## INSTRUCTIONS TO FOLLOW
Without the images, write out all of the following entries exactly.

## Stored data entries
##########

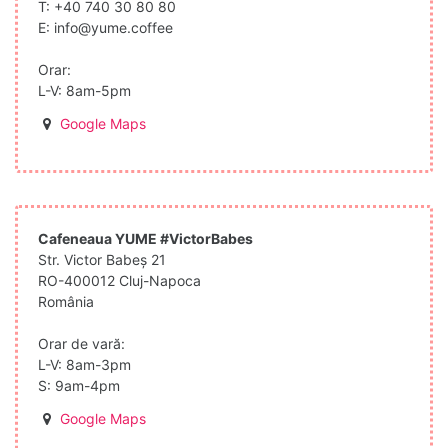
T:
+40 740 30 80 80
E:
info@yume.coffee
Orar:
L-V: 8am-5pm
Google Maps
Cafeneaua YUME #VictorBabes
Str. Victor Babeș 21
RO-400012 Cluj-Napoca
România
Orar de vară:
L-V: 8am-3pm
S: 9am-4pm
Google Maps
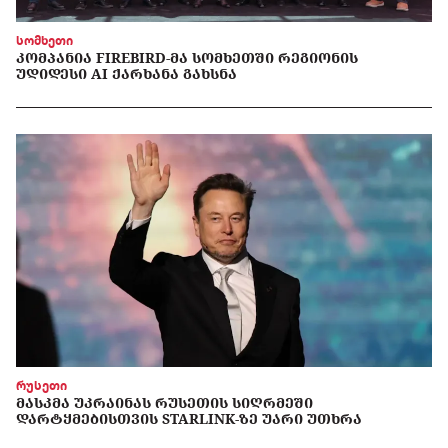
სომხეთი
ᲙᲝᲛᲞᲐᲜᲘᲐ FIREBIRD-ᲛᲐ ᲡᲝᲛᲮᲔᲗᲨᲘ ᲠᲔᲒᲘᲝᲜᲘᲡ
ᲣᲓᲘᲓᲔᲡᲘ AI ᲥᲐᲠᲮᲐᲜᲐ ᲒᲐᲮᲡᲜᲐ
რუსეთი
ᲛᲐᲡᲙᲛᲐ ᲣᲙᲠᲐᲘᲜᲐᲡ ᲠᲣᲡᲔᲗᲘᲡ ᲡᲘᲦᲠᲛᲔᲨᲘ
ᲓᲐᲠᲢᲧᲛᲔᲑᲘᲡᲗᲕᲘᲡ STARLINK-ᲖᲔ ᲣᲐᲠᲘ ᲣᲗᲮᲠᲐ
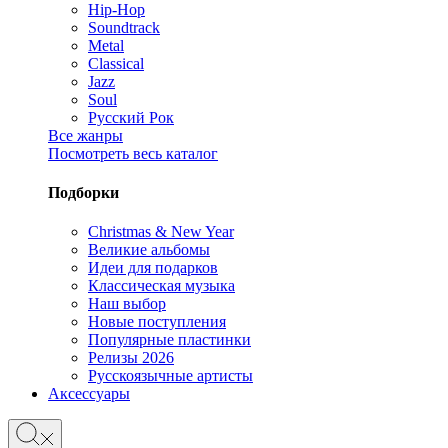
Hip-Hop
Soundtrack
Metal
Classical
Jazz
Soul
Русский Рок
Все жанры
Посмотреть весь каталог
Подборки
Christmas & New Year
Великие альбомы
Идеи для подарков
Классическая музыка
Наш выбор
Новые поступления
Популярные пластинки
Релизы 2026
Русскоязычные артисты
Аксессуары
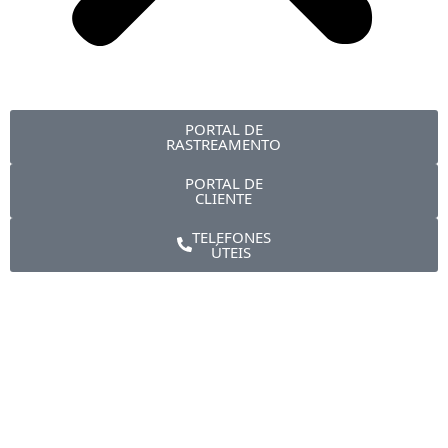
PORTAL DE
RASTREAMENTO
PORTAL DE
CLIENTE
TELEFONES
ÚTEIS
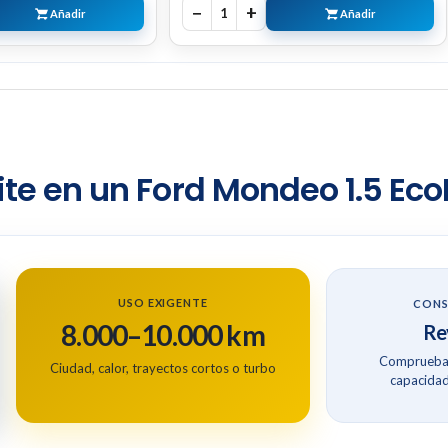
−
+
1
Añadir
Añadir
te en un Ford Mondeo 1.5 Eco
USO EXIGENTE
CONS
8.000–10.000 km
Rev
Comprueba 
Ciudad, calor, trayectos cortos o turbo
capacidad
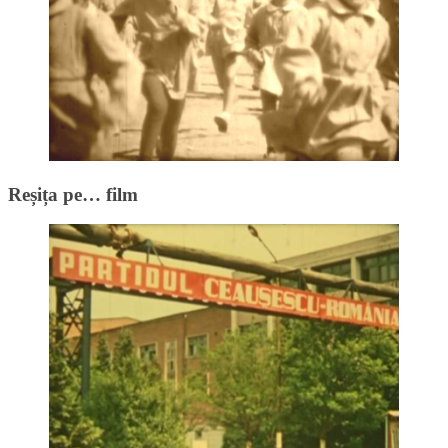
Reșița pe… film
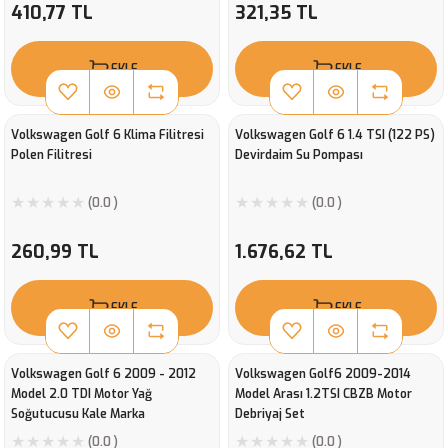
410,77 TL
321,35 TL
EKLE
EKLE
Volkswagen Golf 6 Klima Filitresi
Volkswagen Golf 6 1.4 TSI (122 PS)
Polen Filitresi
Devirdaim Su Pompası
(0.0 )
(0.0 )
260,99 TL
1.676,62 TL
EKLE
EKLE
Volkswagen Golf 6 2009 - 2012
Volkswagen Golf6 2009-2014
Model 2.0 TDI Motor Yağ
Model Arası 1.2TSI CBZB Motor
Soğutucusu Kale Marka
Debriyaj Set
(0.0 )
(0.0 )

##########

## FINAL ANSWER
T:
+40 740 30 80 80
E:
info@yume.coffee
Orar:
L-V: 8am-5pm
Google Maps
Cafeneaua YUME #VictorBabes
Str. Victor Babeș 21
RO-400012 Cluj-Napoca
România
Orar de vară:
L-V: 8am-3pm
S: 9am-4pm
Google Maps
სომხეთი
ᲙᲝᲛᲞᲐᲜᲘᲐ FIREBIRD-ᲛᲐ ᲡᲝᲛᲮᲔᲗᲨᲘ ᲠᲔᲒᲘᲝᲜᲘᲡ
ᲣᲓᲘᲓᲔᲡᲘ AI ᲥᲐᲠᲮᲐᲜᲐ ᲒᲐᲮᲡᲜᲐ
რუსეთი
ᲛᲐᲡᲙᲛᲐ ᲣᲙᲠᲐᲘᲜᲐᲡ ᲠᲣᲡᲔᲗᲘᲡ ᲡᲘᲦᲠᲛᲔᲨᲘ
ᲓᲐᲠᲢᲧᲛᲔᲑᲘᲡᲗᲕᲘᲡ STARLINK-ᲖᲔ ᲣᲐᲠᲘ ᲣᲗᲮᲠᲐ
Hip-Hop
Soundtrack
Metal
Classical
Jazz
Soul
Русский Рок
Все жанры
Посмотреть весь каталог
Подборки
Christmas & New Year
Великие альбомы
Идеи для подарков
Классическая музыка
Наш выбор
Новые поступления
Популярные пластинки
Релизы 2026
Русскоязычные артисты
Аксессуары
PORTAL DE
RASTREAMENTO
PORTAL DE
CLIENTE
TELEFONES
ÚTEIS
−
+
1
Añadir
Añadir
te en un Ford Mondeo 1.5 Eco
USO EXIGENTE
CONS
8.000–10.000 km
Rev
Comprueba 
Ciudad, calor, trayectos cortos o turbo
capacidad
Reșița pe… film
410,77 TL
321,35 TL
EKLE
EKLE
Volkswagen Golf 6 Klima Filitresi
Volkswagen Golf 6 1.4 TSI (122 PS)
Polen Filitresi
Devirdaim Su Pompası
(0.0 )
(0.0 )
260,99 TL
1.676,62 TL
EKLE
EKLE
Volkswagen Golf 6 2009 - 2012
Volkswagen Golf6 2009-2014
Model 2.0 TDI Motor Yağ
Model Arası 1.2TSI CBZB Motor
Soğutucusu Kale Marka
Debriyaj Set
(0.0 )
(0.0 )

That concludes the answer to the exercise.